MSM heißen die Mainstream-Medien wie Sender und Zeitungen in der Internet-Sprache. Die Amerikaner haben das Vertrauen in sie, in die vierte Gewalt verloren. Weniger als 20 Prozent der Amerikaner glauben, was sie in der Zeitung lesen, berichtet die aktuelle Studie State of the News der Columbia Universität.

"Schluss mit den Ablenkungen"

Und laut einer Studie der Sacred Heart University glauben 90 Prozent der Amerikaner, dass die Medien bei der Berichterstattung eine politische Agenda verfolgen.

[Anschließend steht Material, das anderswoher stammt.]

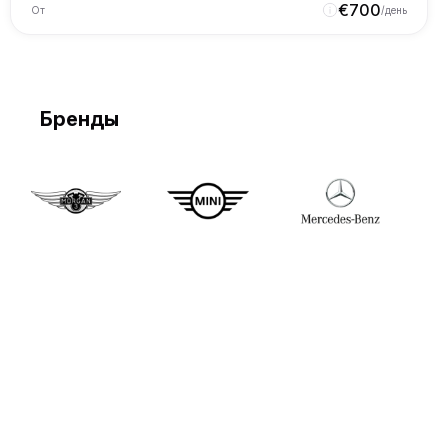
€
700
От
/день
Бренды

Die Internet-Bewegung Moveon.org richtete angesichts "der schlechten Performance der Mainstream-Medien" eine Petition ein, die in wenigen Tagen mehr als 250.000 Unterschriften sammelte. "Schluss mit den Ablenkungen", heißt es da, "die Medien müssen sich wieder auf die Themen konzentrieren, die das Leben der Menschen bestimmen."

Ian Inaba ist von den Zahlen nicht überrascht. "Der Irakkrieg, der Wahlbetrug der Republikaner in Florida im Jahr 2000", zählt der Gründer von Videothevote routiniert auf: "Die großen Medien haben es versäumt, die Demokratie zu schützen." Deshalb gründete Inaba die Hilfstruppe der vierten Gewalt: Videothevote sei "ein Netzwerk aus politisch involvierten Menschen, Demokraten und Republikanern", die eine Videokamera und ein Mobiltelefon besitzen und sich bereiterklären, an Wahltagen den Prozess der Stimmabgabe zu dokumentieren.

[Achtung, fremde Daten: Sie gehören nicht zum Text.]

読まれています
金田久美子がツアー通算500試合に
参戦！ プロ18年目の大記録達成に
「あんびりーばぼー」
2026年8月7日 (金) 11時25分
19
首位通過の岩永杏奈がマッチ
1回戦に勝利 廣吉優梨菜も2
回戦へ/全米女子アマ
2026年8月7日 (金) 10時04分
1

Ein Video kann man nicht übersehen

Es habe in den USA immer wieder Vorfälle gegeben, erzählt Inaba, bei denen Menschen der Zugang zum Wahllokal erschwert wurde und Wahlmaschinen offensichtlich manipuliert worden waren. Seine Idee: Ein Video kann man nicht übersehen, "die gefilmte Aktion spricht für sich selbst".

Bei der Vorwahl von Pennsylvania startet Videothevote jetzt den ersten Testlauf für die Präsidentschaftswahl im November. Die Initiative hat eine kostenlose Hotline eingerichtet, bei der Menschen Unregelmäßigkeiten melden können.

Inaba sieht Videothevote nicht als Konkurrent der Mainstream-Media, sondern als Ergänzung. "Die Mainstream-Medien haben die Reichweite," sagt er, "wir haben die Masse an Mitarbeitern. Ich möchte, dass die Medien vollständige, wahre und wichtige Informationen liefern." Klingt gut, scheint allerdings sehr kompliziert zu sein.